For the confusion about trust, it is really very simple. SVS and other NGOs operate without full disclosure. Behind the scenes planning and decisions are being made by NGOs and the government for citizens, without their involvement, and with massive amounts of funding in support of those hidden objectives. If it is truly the intent to listen to citizens, be inclusive, and acknowledge other perspectives as SVS claims, then why is Ms. Ruth so mystified about the reaction of Custer county citizens? Is it because citizens are not buying into the pre-laid plans made by the HOTRI, HDC, NGOs, and the government, instead choosing to advocate for their right to determine how their land is managed? Is that the source of frustration for you Ms. Ruth? Given your and others lack of transparency about what you are really doing, perhaps those fingers being pointed at you are justified, and citizens are tired of listening to your rhetoric.

Those citizens have had the courage to speak up about their shunned perspectives, the nefarious relationship between SVS and the USFS, and the unwillingness of the USFS and SVS to give consideration to anything they have to say. “Stakeholders” is a word really meant only for the relationship between NGOs and other cronies, and a slick way to hide the lack of citizen involvement and input. It is an empty word, citizens are not being given any legitimate place in the conversation, behind the scenes activities, or at the “collaborative” table. This is a statewide problem, it is the exact same dynamic that NGOs and the governments play elsewhere.
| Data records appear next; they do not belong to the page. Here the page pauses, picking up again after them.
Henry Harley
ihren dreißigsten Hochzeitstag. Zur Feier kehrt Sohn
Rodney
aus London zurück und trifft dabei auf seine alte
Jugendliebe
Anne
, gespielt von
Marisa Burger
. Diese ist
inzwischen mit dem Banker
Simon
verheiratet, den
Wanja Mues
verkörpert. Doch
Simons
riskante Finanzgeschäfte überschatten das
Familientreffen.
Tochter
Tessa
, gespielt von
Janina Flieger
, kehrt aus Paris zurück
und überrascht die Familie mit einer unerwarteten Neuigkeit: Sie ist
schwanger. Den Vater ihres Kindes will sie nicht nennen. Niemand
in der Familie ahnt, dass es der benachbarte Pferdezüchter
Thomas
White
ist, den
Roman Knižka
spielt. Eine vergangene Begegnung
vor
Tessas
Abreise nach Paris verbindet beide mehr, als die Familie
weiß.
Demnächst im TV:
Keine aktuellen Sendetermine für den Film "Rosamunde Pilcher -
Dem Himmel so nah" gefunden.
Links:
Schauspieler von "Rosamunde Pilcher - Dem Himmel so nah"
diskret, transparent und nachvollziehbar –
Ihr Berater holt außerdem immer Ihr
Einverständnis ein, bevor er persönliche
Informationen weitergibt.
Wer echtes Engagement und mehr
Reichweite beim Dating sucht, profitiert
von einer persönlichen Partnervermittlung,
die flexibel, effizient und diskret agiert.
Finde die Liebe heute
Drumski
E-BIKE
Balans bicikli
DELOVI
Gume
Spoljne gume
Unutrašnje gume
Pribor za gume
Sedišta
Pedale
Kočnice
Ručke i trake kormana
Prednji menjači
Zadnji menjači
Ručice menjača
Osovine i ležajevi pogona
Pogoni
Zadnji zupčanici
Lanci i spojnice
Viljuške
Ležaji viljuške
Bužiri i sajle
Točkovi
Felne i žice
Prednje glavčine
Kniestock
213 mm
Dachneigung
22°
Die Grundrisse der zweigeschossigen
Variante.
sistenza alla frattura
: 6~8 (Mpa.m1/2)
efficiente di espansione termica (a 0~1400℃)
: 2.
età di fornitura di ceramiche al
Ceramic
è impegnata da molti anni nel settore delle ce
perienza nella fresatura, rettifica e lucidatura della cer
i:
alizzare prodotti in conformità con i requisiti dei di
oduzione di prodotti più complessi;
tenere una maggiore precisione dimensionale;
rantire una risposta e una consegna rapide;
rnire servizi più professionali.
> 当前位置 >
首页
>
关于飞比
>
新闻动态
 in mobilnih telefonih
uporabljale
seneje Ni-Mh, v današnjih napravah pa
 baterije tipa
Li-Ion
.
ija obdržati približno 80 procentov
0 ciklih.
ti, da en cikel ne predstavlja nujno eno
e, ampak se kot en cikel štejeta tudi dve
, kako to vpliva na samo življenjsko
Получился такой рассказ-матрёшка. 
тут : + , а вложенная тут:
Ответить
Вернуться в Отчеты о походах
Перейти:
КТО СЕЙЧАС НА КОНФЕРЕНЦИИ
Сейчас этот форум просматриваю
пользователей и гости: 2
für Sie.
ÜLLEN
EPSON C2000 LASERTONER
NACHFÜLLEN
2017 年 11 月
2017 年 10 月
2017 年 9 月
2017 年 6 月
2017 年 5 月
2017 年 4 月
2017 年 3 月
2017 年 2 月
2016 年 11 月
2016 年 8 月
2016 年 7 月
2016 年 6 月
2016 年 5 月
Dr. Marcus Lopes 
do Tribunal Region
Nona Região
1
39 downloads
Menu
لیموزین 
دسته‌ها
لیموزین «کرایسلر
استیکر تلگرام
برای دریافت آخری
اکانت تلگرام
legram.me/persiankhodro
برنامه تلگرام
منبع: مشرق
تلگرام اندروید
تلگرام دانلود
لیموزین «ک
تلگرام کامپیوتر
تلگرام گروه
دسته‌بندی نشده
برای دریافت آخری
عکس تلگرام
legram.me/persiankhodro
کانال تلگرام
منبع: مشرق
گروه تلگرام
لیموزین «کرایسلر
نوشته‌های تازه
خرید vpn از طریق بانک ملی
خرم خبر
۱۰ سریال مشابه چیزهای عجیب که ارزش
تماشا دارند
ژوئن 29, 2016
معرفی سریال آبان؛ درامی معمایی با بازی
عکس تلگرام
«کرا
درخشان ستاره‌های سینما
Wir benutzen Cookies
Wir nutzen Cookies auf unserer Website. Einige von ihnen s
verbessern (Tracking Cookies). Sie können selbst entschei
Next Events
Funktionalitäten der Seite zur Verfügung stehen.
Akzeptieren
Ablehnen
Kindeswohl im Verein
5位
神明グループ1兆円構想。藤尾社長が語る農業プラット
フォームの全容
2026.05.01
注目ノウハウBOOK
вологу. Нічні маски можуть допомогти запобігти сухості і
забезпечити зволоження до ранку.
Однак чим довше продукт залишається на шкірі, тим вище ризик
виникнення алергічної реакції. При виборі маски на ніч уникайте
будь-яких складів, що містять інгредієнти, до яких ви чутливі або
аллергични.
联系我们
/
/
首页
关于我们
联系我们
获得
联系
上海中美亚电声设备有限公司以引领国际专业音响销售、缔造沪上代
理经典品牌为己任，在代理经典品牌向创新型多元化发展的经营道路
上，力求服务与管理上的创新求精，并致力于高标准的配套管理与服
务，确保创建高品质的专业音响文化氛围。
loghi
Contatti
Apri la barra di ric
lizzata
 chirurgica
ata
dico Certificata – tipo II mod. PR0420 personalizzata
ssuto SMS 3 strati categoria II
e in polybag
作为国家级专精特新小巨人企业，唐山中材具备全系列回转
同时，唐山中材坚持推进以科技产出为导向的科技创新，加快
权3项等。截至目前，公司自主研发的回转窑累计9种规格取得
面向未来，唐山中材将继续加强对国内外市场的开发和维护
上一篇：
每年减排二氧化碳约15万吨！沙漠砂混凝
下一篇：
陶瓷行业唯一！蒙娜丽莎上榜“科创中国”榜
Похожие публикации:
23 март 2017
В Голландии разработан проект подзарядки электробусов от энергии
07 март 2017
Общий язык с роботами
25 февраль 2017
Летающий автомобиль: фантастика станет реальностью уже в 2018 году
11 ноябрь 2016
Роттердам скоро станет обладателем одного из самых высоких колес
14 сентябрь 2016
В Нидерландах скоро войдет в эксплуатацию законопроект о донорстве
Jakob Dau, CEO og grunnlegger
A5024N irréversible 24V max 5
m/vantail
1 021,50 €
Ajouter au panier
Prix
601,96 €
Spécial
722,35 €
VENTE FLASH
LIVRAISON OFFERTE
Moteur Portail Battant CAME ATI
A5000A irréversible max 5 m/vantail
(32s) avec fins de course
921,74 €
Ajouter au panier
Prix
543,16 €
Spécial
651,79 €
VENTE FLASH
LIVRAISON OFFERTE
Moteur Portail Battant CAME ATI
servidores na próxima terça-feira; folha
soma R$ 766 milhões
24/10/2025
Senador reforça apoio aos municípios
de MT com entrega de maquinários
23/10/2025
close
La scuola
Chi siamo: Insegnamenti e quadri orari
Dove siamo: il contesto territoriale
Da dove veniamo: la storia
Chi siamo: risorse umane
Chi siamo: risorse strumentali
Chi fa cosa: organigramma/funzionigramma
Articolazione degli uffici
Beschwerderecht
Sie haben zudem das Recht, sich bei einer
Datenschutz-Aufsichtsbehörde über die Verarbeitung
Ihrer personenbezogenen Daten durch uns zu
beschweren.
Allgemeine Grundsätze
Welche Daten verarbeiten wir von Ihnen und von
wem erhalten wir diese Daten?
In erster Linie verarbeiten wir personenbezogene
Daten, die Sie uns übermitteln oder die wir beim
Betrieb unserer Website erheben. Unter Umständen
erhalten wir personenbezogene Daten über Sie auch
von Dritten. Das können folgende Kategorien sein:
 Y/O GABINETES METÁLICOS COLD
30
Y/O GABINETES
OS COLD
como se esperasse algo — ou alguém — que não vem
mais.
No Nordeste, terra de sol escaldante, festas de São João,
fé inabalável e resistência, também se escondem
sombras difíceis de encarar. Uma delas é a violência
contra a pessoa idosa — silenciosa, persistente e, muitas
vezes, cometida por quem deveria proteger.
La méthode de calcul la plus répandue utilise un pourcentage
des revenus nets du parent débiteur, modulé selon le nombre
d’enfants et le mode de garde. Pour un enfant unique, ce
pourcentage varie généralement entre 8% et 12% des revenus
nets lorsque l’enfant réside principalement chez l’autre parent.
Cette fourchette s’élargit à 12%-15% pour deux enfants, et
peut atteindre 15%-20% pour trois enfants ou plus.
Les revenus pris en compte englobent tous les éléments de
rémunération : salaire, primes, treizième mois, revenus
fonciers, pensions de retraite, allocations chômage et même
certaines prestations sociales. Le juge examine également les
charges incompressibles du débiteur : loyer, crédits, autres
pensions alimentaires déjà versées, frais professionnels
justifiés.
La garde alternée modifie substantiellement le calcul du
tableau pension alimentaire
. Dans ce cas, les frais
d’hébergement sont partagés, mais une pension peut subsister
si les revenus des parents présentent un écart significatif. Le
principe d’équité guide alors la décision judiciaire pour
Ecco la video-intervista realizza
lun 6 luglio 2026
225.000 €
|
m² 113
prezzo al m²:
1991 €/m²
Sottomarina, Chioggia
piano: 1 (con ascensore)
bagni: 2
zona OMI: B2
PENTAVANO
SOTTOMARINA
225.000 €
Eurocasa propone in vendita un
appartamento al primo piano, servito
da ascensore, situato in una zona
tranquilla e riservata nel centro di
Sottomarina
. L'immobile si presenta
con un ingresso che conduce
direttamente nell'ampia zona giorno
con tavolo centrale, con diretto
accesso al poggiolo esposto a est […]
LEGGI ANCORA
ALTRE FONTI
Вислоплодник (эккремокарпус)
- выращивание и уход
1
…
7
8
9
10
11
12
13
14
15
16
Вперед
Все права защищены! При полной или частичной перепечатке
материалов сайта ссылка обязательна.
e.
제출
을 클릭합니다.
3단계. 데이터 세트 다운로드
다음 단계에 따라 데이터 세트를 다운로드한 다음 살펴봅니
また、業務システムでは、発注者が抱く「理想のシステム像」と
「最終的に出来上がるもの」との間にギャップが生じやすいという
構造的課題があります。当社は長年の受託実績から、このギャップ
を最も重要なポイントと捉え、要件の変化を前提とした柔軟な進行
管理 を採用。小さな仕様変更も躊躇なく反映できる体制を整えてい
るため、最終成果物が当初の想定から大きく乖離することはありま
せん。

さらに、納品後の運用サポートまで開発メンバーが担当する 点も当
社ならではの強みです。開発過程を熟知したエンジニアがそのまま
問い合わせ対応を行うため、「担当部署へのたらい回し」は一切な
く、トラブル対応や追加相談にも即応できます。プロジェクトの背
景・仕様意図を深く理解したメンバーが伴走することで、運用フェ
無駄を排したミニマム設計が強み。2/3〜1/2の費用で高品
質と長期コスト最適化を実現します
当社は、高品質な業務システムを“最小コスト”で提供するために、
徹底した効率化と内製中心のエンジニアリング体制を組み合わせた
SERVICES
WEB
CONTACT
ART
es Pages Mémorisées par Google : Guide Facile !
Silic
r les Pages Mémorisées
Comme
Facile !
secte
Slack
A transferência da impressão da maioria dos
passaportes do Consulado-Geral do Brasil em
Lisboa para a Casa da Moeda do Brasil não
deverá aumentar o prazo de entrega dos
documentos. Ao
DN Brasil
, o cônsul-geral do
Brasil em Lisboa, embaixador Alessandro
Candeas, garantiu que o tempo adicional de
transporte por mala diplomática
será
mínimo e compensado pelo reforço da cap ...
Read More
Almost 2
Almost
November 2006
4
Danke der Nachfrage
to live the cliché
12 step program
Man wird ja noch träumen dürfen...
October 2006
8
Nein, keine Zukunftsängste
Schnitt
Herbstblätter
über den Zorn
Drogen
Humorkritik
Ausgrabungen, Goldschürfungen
As for the solution, the foundation of our Republican form of government should be reinstituted. The USFS is a public servant, responsible to citizens, and should only be working with those who live in the forest plan revision area. This should also include citizen elected local representatives, and it is citizen perspectives that should be given priority, not from some group created “consensus”, which dilutes citizen voices. The collaboratives set up by SVS should be dismantled. New groups should be formed with only Custer and Lemhi county citizens, local representatives, and USFS employees. It is time this long game is ended. There is no shared stewardship, the Republic does not operate that way, authority lies with the people in the local jurisdiction.

SVS is a front group of the HOTRI and HDC, with full government support and backing, created for the sole purpose of targeting the Salmon-Challis area, and strengthened by the White House “cooperative conservation” conference, there is nothing community based about it. SVS and their NGO partners should disclose what they are really doing, the work they have engaged in for years with the GNLCC, HOTRI, and HDC, having their planned landscape conservation design to be executed on local communities. Let them come forward with their vision of conservation for the whole area that does not recognize jurisdictional boundaries, and the connectivity objectives they are planning with corridors, linkage areas, use of conservation easements, and land purchases to accomplish this objective. It should also be brought forth their interfering with local land use plans that include regulatory restrictions on land use such as Ms. Knudson did with the Lemhi comprehensive plan in 2012, and NGO intent to insert themselves into forest revision plans. Speak to those issues SVS because those are the facts. The responsibility for local growth, the economy, and jobs was never assigned to you. In fact, it has been the work of NGOs to prohibit logging and proper forest management, both which have lead to catastrophic fires, that has contributed to the economic difficulties. You own that. You and your NGO and government counterparts are responsible for destroying the economic base and are just continuing the same agenda with your conservation objectives. With all of their little “collaboration” groups, it is responsibility of SVS to get citizens to accept the fixed objectives and plans for conservation by them, HOTRI, HDC, and the government. This will no longer be the case.

To SVS and their NGO and government pals, don’t underestimate the intelligence of citizens, or their ability to recognize when they are being manipulated or dismissed.

It is time for citizens to take the narrative back and exercise their authority.